## YOUR TASK
Your result should be every line of the records below that contains the word "checkbox".

Rendered page images:
▬▬▬▬▬▬▬▬▬▬
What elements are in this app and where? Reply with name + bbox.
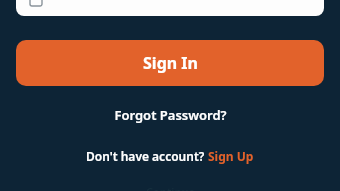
staticText: Forgot Password? — [114, 106, 227, 124]
button[interactable]: Sign In — [16, 40, 324, 86]
staticText: Don't have account? — [86, 148, 208, 164]
staticText: Sign In — [143, 52, 198, 74]
button[interactable]: Remember me checkbox — [30, 0, 42, 6]
button[interactable]: Remember me checkbox — [16, 0, 324, 16]
button[interactable]: Sign Up — [208, 148, 254, 164]
button[interactable]: Forgot Password? — [0, 104, 340, 126]
staticText: Sign Up — [208, 148, 254, 164]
▬▬▬▬▬▬▬▬▬▬
## PROBLEM SOLUTION
button[interactable]: Remember me checkbox — [30, 0, 42, 6]
button[interactable]: Remember me checkbox — [16, 0, 324, 16]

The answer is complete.